- [Work item]:
In the records below, find the line holding "After Damascus Fact Sheet" and the line holding "www.Learn2Canoe.ca". Set down both, with every line between them, exactly.

Provided data START

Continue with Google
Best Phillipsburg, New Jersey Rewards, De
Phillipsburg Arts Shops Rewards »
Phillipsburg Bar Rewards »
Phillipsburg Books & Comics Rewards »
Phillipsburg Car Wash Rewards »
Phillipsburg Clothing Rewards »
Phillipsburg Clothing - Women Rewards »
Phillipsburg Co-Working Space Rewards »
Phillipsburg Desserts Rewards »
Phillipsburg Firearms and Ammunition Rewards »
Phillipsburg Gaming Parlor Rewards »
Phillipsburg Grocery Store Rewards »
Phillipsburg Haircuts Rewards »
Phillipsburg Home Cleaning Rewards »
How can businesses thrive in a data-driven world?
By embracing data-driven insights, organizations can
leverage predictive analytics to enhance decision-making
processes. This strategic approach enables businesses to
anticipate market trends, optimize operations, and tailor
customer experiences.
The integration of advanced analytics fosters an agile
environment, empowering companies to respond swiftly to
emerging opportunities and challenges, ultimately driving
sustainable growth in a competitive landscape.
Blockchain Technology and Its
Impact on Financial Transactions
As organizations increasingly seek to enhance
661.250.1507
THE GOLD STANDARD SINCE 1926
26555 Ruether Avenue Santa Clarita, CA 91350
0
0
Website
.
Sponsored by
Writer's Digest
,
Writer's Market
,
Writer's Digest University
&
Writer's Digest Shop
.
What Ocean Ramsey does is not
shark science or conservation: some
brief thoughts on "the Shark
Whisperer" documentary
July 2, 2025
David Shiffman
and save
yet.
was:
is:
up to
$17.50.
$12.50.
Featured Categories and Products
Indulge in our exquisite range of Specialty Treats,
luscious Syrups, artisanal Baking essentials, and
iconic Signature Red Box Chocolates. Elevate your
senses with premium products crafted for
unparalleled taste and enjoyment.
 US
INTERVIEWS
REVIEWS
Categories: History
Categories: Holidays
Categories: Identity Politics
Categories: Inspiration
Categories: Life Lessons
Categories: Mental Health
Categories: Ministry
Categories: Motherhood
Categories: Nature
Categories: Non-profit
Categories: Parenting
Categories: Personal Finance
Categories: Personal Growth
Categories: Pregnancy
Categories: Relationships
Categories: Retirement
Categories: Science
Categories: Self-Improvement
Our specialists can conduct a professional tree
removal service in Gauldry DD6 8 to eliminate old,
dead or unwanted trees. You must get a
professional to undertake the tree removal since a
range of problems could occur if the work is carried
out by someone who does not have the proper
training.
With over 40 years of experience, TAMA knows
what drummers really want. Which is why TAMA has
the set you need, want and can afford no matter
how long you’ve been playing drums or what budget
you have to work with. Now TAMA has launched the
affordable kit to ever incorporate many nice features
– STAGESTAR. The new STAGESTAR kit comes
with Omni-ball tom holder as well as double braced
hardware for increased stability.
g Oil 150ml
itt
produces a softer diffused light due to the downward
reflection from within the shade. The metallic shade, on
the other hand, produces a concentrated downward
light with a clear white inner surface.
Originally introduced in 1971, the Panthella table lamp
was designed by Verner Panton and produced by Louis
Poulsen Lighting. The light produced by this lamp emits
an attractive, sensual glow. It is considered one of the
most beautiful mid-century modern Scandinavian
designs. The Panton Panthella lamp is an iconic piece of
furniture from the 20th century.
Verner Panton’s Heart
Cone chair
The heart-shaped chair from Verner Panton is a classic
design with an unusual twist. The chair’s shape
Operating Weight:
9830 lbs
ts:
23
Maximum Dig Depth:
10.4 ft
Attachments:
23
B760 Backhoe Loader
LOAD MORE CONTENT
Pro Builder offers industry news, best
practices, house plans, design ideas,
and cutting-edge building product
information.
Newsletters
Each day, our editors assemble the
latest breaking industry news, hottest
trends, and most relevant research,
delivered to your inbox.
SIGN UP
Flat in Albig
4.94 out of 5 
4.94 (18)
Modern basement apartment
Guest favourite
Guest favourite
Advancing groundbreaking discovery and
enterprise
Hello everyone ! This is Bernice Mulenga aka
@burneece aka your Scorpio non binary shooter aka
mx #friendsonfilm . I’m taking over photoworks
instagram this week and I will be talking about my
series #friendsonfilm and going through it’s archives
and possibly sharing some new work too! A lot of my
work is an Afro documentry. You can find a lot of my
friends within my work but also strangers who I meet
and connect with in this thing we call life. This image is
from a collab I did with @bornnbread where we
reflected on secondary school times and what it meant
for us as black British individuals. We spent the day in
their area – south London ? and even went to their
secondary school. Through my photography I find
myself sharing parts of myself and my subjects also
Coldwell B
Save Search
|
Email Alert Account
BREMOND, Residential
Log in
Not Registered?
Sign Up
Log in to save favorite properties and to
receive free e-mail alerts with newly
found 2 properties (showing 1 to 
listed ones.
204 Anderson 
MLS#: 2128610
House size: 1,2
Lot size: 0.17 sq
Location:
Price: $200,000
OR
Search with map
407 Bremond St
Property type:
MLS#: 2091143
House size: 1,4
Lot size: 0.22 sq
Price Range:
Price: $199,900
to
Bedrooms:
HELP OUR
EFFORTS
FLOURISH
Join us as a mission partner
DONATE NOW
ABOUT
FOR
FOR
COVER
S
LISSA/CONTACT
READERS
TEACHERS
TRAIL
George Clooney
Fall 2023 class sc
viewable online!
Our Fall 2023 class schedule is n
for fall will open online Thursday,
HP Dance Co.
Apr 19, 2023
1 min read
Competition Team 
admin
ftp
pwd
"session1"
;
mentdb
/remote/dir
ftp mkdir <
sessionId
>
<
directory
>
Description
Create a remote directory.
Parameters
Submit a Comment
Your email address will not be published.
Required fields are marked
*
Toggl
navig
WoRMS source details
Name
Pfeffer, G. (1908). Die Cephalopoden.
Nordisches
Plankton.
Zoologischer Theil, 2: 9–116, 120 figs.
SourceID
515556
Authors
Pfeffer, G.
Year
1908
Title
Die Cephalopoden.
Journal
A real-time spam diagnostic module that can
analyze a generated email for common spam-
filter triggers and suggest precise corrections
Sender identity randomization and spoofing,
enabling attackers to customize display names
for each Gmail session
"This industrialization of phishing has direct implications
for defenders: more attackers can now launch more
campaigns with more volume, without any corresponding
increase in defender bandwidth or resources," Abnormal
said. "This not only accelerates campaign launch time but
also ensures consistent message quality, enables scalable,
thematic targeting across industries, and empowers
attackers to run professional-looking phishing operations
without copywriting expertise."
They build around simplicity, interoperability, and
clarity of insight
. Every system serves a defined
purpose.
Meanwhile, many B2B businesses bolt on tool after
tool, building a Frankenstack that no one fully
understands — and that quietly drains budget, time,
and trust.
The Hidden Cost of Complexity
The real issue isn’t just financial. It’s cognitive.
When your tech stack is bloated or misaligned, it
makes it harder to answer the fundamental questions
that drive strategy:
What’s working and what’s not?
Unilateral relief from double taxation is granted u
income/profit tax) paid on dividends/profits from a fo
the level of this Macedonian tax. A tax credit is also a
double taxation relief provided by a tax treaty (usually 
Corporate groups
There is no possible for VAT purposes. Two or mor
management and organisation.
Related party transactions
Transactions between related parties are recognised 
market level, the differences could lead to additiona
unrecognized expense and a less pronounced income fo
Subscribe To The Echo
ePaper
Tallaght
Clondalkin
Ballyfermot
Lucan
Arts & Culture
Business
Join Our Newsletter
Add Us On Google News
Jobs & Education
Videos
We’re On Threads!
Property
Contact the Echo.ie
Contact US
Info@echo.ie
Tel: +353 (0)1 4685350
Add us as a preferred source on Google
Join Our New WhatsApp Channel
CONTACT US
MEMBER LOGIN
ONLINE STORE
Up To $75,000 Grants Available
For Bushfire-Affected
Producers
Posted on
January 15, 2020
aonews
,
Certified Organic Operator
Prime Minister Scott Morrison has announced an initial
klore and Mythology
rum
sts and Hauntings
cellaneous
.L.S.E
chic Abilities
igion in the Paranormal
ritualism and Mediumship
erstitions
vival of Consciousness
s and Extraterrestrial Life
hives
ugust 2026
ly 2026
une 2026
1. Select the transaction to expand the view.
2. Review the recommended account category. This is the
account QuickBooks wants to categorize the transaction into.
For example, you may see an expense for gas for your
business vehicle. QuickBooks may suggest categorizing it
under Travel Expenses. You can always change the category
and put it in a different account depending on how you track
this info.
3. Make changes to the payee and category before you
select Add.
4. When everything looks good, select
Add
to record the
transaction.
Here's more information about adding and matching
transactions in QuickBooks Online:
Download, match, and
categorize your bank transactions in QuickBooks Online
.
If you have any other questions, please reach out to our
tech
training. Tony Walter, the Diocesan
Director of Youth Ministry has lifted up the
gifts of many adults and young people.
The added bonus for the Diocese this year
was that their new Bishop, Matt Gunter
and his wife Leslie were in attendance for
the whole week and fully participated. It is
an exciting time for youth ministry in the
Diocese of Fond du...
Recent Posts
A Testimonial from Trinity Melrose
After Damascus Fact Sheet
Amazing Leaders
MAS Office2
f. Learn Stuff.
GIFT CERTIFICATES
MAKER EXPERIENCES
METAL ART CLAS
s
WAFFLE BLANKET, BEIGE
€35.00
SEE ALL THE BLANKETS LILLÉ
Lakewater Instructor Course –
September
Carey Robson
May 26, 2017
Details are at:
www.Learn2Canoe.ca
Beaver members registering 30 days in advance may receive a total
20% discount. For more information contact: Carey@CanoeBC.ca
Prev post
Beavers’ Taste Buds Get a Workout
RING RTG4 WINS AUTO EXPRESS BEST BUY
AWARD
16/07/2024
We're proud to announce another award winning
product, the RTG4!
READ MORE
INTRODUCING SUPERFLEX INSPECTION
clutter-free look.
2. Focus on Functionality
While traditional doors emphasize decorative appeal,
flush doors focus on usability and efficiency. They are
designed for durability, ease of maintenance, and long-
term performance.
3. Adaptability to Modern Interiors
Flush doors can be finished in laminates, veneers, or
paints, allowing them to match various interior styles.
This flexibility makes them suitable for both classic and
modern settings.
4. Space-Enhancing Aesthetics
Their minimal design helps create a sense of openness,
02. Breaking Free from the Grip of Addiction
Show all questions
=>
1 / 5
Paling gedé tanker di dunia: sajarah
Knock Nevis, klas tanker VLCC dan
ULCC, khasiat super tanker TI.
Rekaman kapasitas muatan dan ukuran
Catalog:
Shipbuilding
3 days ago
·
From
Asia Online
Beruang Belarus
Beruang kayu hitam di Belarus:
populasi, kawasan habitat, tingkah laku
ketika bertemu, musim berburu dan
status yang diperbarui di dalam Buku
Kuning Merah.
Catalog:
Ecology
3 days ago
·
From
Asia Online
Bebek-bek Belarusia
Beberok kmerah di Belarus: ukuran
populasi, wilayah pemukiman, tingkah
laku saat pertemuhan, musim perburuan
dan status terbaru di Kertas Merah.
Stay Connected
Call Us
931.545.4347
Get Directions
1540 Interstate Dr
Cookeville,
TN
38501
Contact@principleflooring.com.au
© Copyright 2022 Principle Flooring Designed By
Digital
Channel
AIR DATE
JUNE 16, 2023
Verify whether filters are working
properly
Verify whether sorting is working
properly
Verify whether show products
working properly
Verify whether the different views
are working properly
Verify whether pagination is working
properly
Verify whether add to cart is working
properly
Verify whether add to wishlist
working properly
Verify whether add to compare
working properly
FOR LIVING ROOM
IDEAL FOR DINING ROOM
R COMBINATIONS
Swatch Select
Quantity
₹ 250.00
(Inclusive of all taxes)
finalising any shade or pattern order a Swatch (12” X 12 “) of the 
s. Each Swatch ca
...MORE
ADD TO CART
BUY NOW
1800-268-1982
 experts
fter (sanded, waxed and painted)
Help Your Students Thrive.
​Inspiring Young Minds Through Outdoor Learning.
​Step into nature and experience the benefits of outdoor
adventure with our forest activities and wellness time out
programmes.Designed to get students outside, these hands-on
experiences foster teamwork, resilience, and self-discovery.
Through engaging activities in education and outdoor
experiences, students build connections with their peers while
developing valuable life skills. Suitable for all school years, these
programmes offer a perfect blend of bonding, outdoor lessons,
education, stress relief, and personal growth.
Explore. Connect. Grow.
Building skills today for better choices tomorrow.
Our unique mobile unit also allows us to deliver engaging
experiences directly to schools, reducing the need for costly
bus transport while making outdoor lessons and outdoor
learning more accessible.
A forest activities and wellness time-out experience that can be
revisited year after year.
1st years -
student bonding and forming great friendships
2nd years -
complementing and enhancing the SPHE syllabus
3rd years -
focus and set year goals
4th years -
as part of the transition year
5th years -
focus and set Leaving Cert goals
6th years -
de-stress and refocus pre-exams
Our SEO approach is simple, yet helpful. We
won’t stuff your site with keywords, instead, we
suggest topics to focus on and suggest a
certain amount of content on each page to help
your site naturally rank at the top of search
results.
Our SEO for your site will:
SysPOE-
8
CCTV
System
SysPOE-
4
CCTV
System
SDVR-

Provided data END

- [Completed task]:
After Damascus Fact Sheet
Amazing Leaders
MAS Office2
f. Learn Stuff.
GIFT CERTIFICATES
MAKER EXPERIENCES
METAL ART CLAS
s
WAFFLE BLANKET, BEIGE
€35.00
SEE ALL THE BLANKETS LILLÉ
Lakewater Instructor Course –
September
Carey Robson
May 26, 2017
Details are at:
www.Learn2Canoe.ca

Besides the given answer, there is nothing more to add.